Despite the recent gains, house prices remain 12 per cent below their August 2007 peak and transactions in 2013 are still around a third below the average for 2006 and 2007. House prices are also lower in relation to earnings with the average price currently 4.8 times average annual earnings compared with a multiple of 5.8 in 2007, Halifax said.

Martin Ellis, Halifax’s housing economist, said: “There is little sign of the excessive behaviour associated with a house price bubble at present. There has been no evidence of acceleration in house prices over the past six months with prices rising at a quarterly rate of around 2 per cent consistently throughout this period.

“Another year of similar price rises to those in 2013 next year would not be sufficient to create a bubble.
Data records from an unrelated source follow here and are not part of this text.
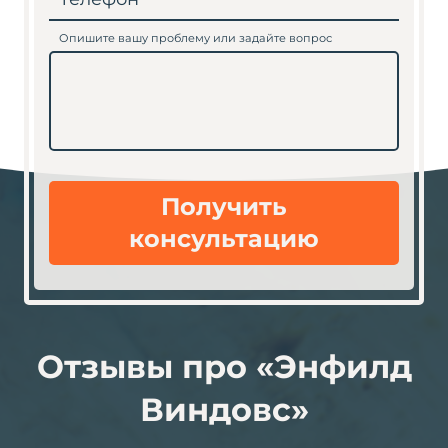
Опишите вашу проблему или задайте вопрос
Получить
консультацию
Отзывы про «Энфилд
Виндовс»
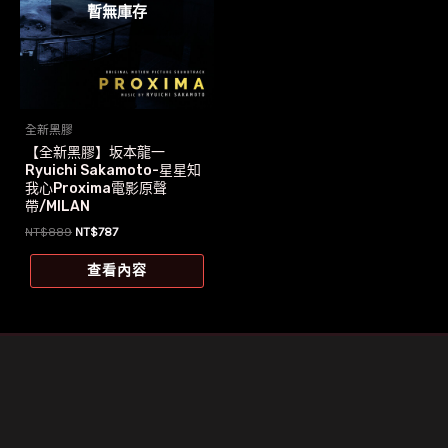
暫無庫存
全新黑膠
【全新黑膠】坂本龍一
Ryuichi Sakamoto-星星知
我心Proxima電影原聲
帶/MILAN
原
目
NT$
889
NT$
787
始
前
價
價
查看內容
格：
格：
NT$889。
NT$787。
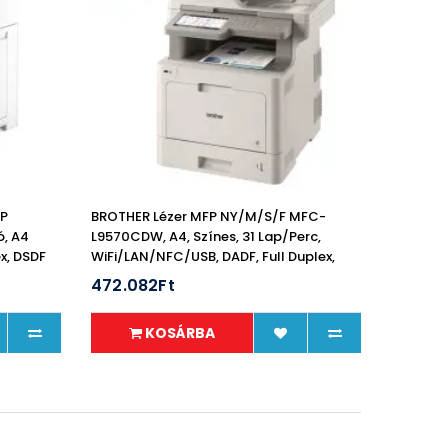
FP
BROTHER Lézer MFP NY/M/S/F MFC-
ó, A4
L9570CDW, A4, Színes, 31 Lap/perc,
x, DSDF
WiFi/LAN/NFC/USB, DADF, Full Duplex,
2400x600dpi,
472.082Ft
KOSÁRBA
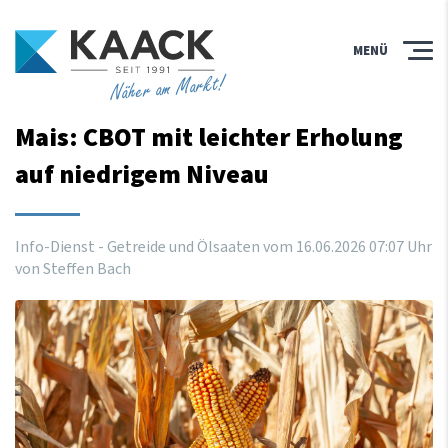
MENÜ
Näher am Markt!
Mais: CBOT mit leichter Erholung
auf niedrigem Niveau
Info-Dienst - Getreide und Ölsaaten vom
16
.
06
.
2026
07
:
07
Uhr
von Steffen Bach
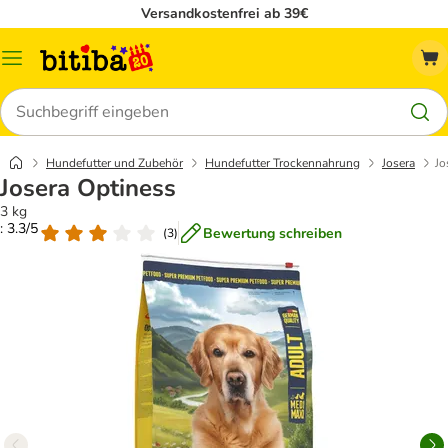
Versandkostenfrei ab 39€
Menü
Suchen
Hundefutter und Zubehör
Hundefutter Trockennahrung
Josera
Jo
Josera Optiness
3 kg
: 3.3/5
Bewertung schreiben
(
3
)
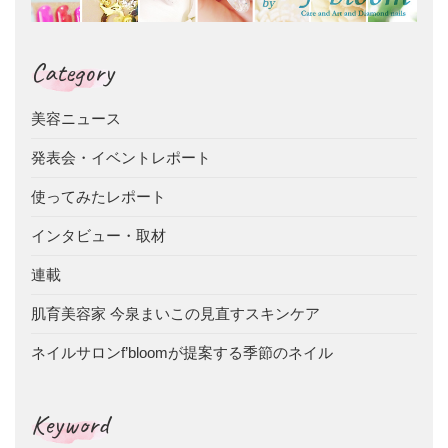
Category
美容ニュース
発表会・イベントレポート
使ってみたレポート
インタビュー・取材
連載
肌育美容家 今泉まいこの見直すスキンケア
ネイルサロンf’bloomが提案する季節のネイル
Keyword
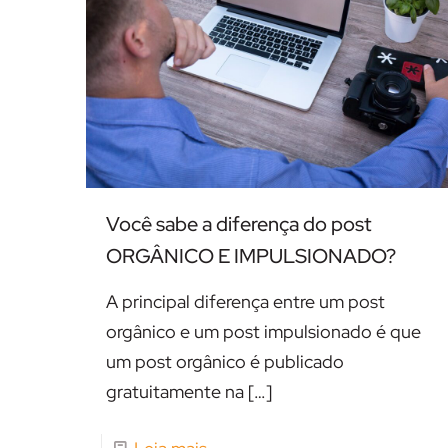
Você sabe a diferença do post
ORGÂNICO E IMPULSIONADO?
A principal diferença entre um post
orgânico e um post impulsionado é que
um post orgânico é publicado
gratuitamente na
[…]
In contrast, there were double digit percentage increases each year between 2001 and 2004. Overall, prices increased by 150 per cent in the eight years leading up to the house price peak in 2007.”

Unsurprisingly, London has led the house price recovery, but Mr Ellis says there are signs that the improvement is becoming more broadly based with much of the country now recording price rises.

He said: “We expect the regional pattern to be more even in 2014 with all regions experiencing price gains. On a regional basis, it is only London where prices relative to incomes, appear higher than long-term averages to any significant degree. We expect this factor to act as a constraint on house prices in the capital, leading to a slowdown next year.”